Without including any pictures, reproduce all the lines below word for word.

◆ ◆ ◆

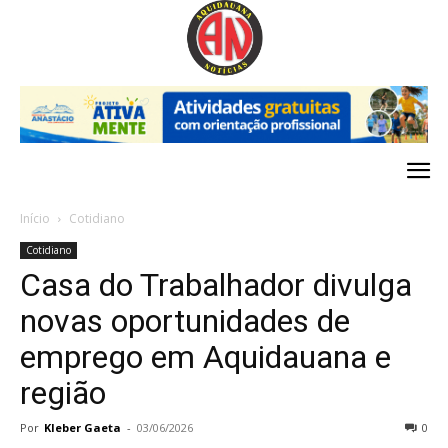
Início
Cotidiano
Cotidiano
Casa do Trabalhador divulga
novas oportunidades de
emprego em Aquidauana e
região
Por
Kleber Gaeta
-
03/06/2026
0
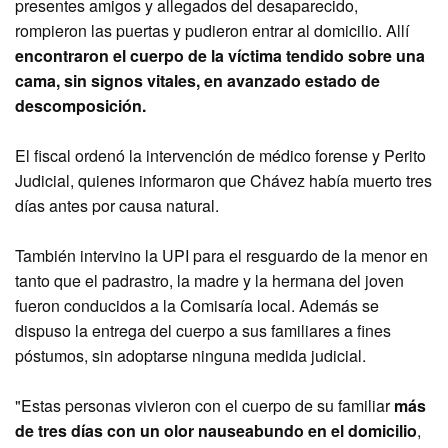
presentes amigos y allegados del desaparecido,
rompieron las puertas y pudieron entrar al domicilio. Allí
encontraron el cuerpo de la víctima tendido sobre una
cama, sin signos vitales, en avanzado estado de
descomposición.
El fiscal ordenó la intervención de médico forense y Perito
Judicial, quienes informaron que Chávez había muerto tres
días antes por causa natural.
También intervino la UPI para el resguardo de la menor en
tanto que el padrastro, la madre y la hermana del joven
fueron conducidos a la Comisaría local. Además se
dispuso la entrega del cuerpo a sus familiares a fines
póstumos, sin adoptarse ninguna medida judicial.
"Estas personas vivieron con el cuerpo de su familiar
más
de tres días con un olor nauseabundo en el domicilio
,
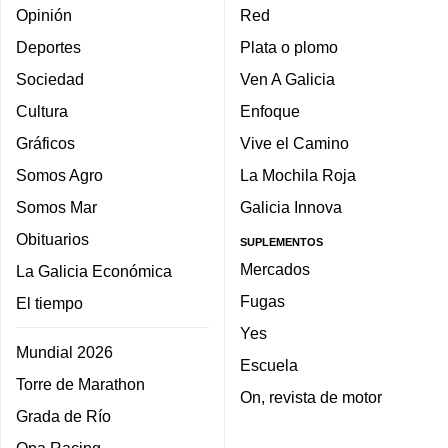
Opinión
Red
Deportes
Plata o plomo
Sociedad
Ven A Galicia
Cultura
Enfoque
Gráficos
Vive el Camino
Somos Agro
La Mochila Roja
Somos Mar
Galicia Innova
Obituarios
SUPLEMENTOS
Mercados
La Galicia Económica
Fugas
El tiempo
Yes
Mundial 2026
Escuela
Torre de Marathon
On, revista de motor
Grada de Río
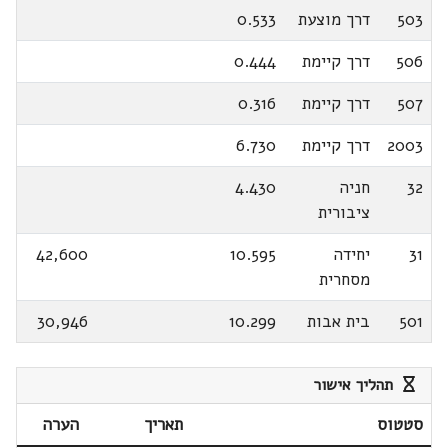
503
דרך מוצעת
0.533
506
דרך קיימת
0.444
507
דרך קיימת
0.316
2003
דרך קיימת
6.730
32
חניה
4.430
ציבורית
31
יחידה
10.595
42,600
מסחרית
501
בית אבות
10.299
30,946
תהליך אישור
סטטוס
תאריך
הערה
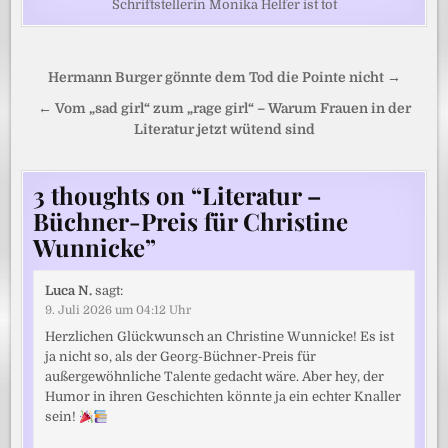
Schriftstellerin Monika Helfer ist tot
Beitragsnavigation
Hermann Burger gönnte dem Tod die Pointe nicht →
← Vom „sad girl“ zum „rage girl“ – Warum Frauen in der
Literatur jetzt wütend sind
3 thoughts on “
Literatur –
Büchner-Preis für Christine
Wunnicke
”
Luca N.
sagt:
9. Juli 2026 um 04:12 Uhr
Herzlichen Glückwunsch an Christine Wunnicke! Es ist
ja nicht so, als der Georg-Büchner-Preis für
außergewöhnliche Talente gedacht wäre. Aber hey, der
Humor in ihren Geschichten könnte ja ein echter Knaller
sein!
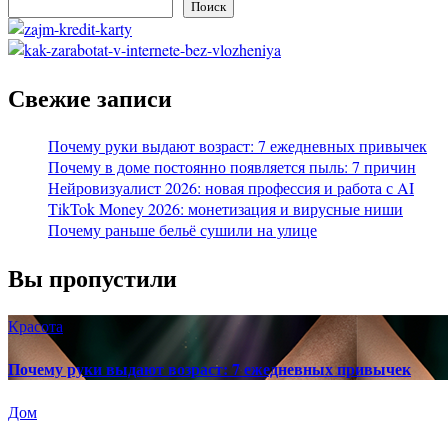
Поиск
Свежие записи
Почему руки выдают возраст: 7 ежедневных привычек
Почему в доме постоянно появляется пыль: 7 причин
Нейровизуалист 2026: новая профессия и работа с AI
TikTok Money 2026: монетизация и вирусные ниши
Почему раньше бельё сушили на улице
Вы пропустили
Красота
Почему руки выдают возраст: 7 ежедневных привычек
Дом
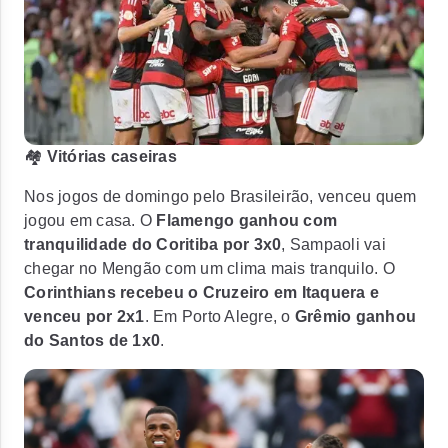
🏘️
Vitórias caseiras
Nos jogos de domingo pelo Brasileirão, venceu quem
jogou em casa. O
Flamengo ganhou com
tranquilidade do Coritiba por 3x0
, Sampaoli vai
chegar no Mengão com um clima mais tranquilo. O
Corinthians recebeu o Cruzeiro em Itaquera e
venceu por 2x1
. Em Porto Alegre, o
Grêmio ganhou
do Santos de 1x0
.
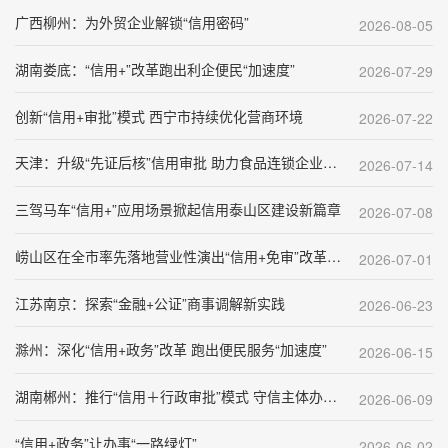
广西柳州：为外贸企业解锁“信用密码”
2026-08-05
湖南娄底：“信用+”改革跑出利企便民“加速度”
2026-07-29
创新“信用+审批”模式 西宁市持续优化营商环境
2026-07-22
天津：升级“先证后核”信用审批 助力食品连锁企业提质扩容
2026-07-14
三驾马车“信用+”应用场景掀起信用泰山区建设新篇章
2026-07-08
崂山区在全市率先落地营业性演出“信用+免审”改革，首张演出许可顺利核发
2026-07-01
江苏南京：探索“金融+公证”商事调解新实践
2026-06-23
滁州：深化“信用+政务”改革 跑出便民服务“加速度”
2026-06-15
湖南郴州：推行“信用＋行政审批”模式 守信主体办事“快人一步”
2026-06-09
“信用+政务”让办事“一路绿灯”
2026-06-02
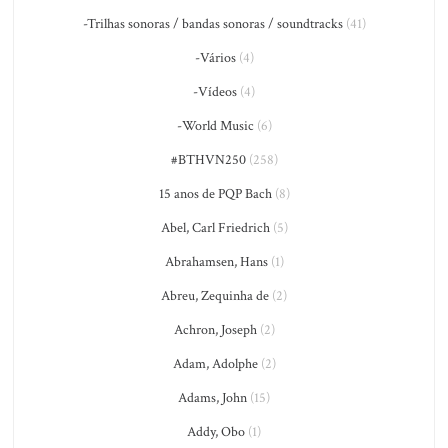
-Trilhas sonoras / bandas sonoras / soundtracks
(41)
-Vários
(4)
-Vídeos
(4)
-World Music
(6)
#BTHVN250
(258)
15 anos de PQP Bach
(8)
Abel, Carl Friedrich
(5)
Abrahamsen, Hans
(1)
Abreu, Zequinha de
(2)
Achron, Joseph
(2)
Adam, Adolphe
(2)
Adams, John
(15)
Addy, Obo
(1)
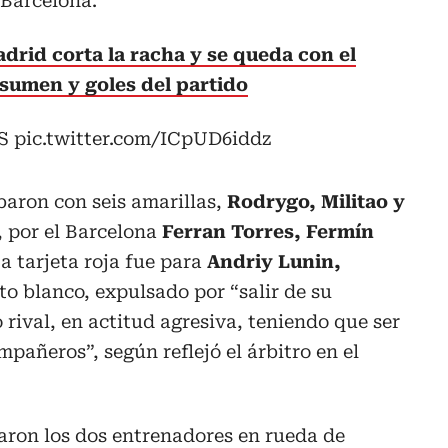
 Barcelona.
drid corta la racha y se queda con el
esumen y goles del partido
S
pic.twitter.com/ICpUD6iddz
aron con seis amarillas,
Rodrygo, Militao y
, por el Barcelona
Ferran Torres, Fermín
La tarjeta roja fue para
Andriy Lunin,
to blanco, expulsado por “salir de su
 rival, en actitud agresiva, teniendo que ser
pañeros”, según reflejó el árbitro en el
aron los dos entrenadores en rueda de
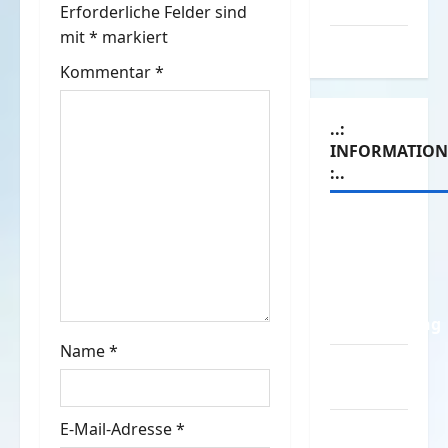
Werbespots
Erforderliche Felder sind
a
mit
*
markiert
Witze
v
Kommentar
*
i
..:
INFORMATIO
g
:..
a
Das
t
Funportal
für Spass
i
&
o
Unterhaltung
Name
*
n
Geld /
Kredit
E-Mail-Adresse
*
Impressum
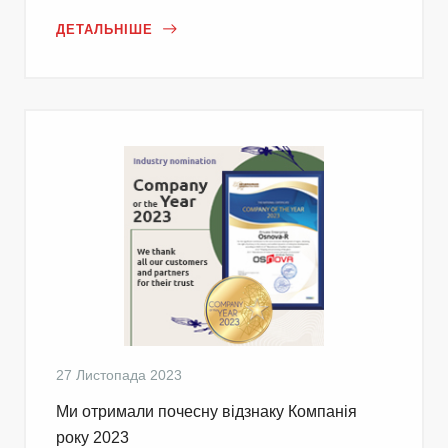
ДЕТАЛЬНІШЕ
27 Листопада 2023
Ми отримали почесну відзнаку Компанія
року 2023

◆ ◆ ◆

• **RESULT**:
Início
Cotidiano
Cotidiano
Casa do Trabalhador divulga
novas oportunidades de
emprego em Aquidauana e
região
Por
Kleber Gaeta
-
03/06/2026
0
presentes amigos y allegados del desaparecido,
rompieron las puertas y pudieron entrar al domicilio. Allí
encontraron el cuerpo de la víctima tendido sobre una
cama, sin signos vitales, en avanzado estado de
descomposición.
El fiscal ordenó la intervención de médico forense y Perito
Judicial, quienes informaron que Chávez había muerto tres
días antes por causa natural.
También intervino la UPI para el resguardo de la menor en
tanto que el padrastro, la madre y la hermana del joven
fueron conducidos a la Comisaría local. Además se
dispuso la entrega del cuerpo a sus familiares a fines
póstumos, sin adoptarse ninguna medida judicial.
"Estas personas vivieron con el cuerpo de su familiar
más
de tres días con un olor nauseabundo en el domicilio
,
Opinión
Red
Deportes
Plata o plomo
Sociedad
Ven A Galicia
Cultura
Enfoque
Gráficos
Vive el Camino
Somos Agro
La Mochila Roja
Somos Mar
Galicia Innova
Obituarios
SUPLEMENTOS
Mercados
La Galicia Económica
Fugas
El tiempo
Yes
Mundial 2026
Escuela
Torre de Marathon
On, revista de motor
Grada de Río
503
דרך מוצעת
0.533
506
דרך קיימת
0.444
507
דרך קיימת
0.316
2003
דרך קיימת
6.730
32
חניה
4.430
ציבורית
31
יחידה
10.595
42,600
מסחרית
501
בית אבות
10.299
30,946
תהליך אישור
סטטוס
תאריך
הערה
Schriftstellerin Monika Helfer ist tot
Beitragsnavigation
Hermann Burger gönnte dem Tod die Pointe nicht →
← Vom „sad girl“ zum „rage girl“ – Warum Frauen in der
Literatur jetzt wütend sind
3 thoughts on “
Literatur –
Büchner-Preis für Christine
Wunnicke
”
Luca N.
sagt:
9. Juli 2026 um 04:12 Uhr
Herzlichen Glückwunsch an Christine Wunnicke! Es ist
ja nicht so, als der Georg-Büchner-Preis für
außergewöhnliche Talente gedacht wäre. Aber hey, der
Humor in ihren Geschichten könnte ja ein echter Knaller
sein!
Поиск
Свежие записи
Почему руки выдают возраст: 7 ежедневных привычек
Почему в доме постоянно появляется пыль: 7 причин
Нейровизуалист 2026: новая профессия и работа с AI
TikTok Money 2026: монетизация и вирусные ниши
Почему раньше бельё сушили на улице
Вы пропустили
Красота
Почему руки выдают возраст: 7 ежедневных привычек
Дом
🏘️
Vitórias caseiras
Nos jogos de domingo pelo Brasileirão, venceu quem
jogou em casa. O
Flamengo ganhou com
tranquilidade do Coritiba por 3x0
, Sampaoli vai
chegar no Mengão com um clima mais tranquilo. O
Corinthians recebeu o Cruzeiro em Itaquera e
venceu por 2x1
. Em Porto Alegre, o
Grêmio ganhou
do Santos de 1x0
.
广西柳州：为外贸企业解锁“信用密码”
2026-08-05
湖南娄底：“信用+”改革跑出利企便民“加速度”
2026-07-29
创新“信用+审批”模式 西宁市持续优化营商环境
2026-07-22
天津：升级“先证后核”信用审批 助力食品连锁企业提质扩容
2026-07-14
三驾马车“信用+”应用场景掀起信用泰山区建设新篇章
2026-07-08
崂山区在全市率先落地营业性演出“信用+免审”改革，首张演出许可顺利核发
2026-07-01
江苏南京：探索“金融+公证”商事调解新实践
2026-06-23
滁州：深化“信用+政务”改革 跑出便民服务“加速度”
2026-06-15
湖南郴州：推行“信用＋行政审批”模式 守信主体办事“快人一步”
2026-06-09
“信用+政务”让办事“一路绿灯”
2026-06-02
-Trilhas sonoras / bandas sonoras / soundtracks
(41)
-Vários
(4)
-Vídeos
(4)
-World Music
(6)
#BTHVN250
(258)
15 anos de PQP Bach
(8)
Abel, Carl Friedrich
(5)
Abrahamsen, Hans
(1)
Abreu, Zequinha de
(2)
Achron, Joseph
(2)
Adam, Adolphe
(2)
Adams, John
(15)
Addy, Obo
(1)
 Barcelona.
drid corta la racha y se queda con el
esumen y goles del partido
S
pic.twitter.com/ICpUD6iddz
aron con seis amarillas,
Rodrygo, Militao y
, por el Barcelona
Ferran Torres, Fermín
La tarjeta roja fue para
Andriy Lunin,
to blanco, expulsado por “salir de su
 rival, en actitud agresiva, teniendo que ser
pañeros”, según reflejó el árbitro en el
aron los dos entrenadores en rueda de
Werbespots
Erforderliche Felder sind
a
mit
*
markiert
Witze
v
Kommentar
*
i
..:
INFORMATIO
g
:..
a
Das
t
Funportal
für Spass
i
&
o
Unterhaltung
Name
*
n
Geld /
Kredit
E-Mail-Adresse
*
Impressum
ДЕТАЛЬНІШЕ
27 Листопада 2023
Ми отримали почесну відзнаку Компанія
року 2023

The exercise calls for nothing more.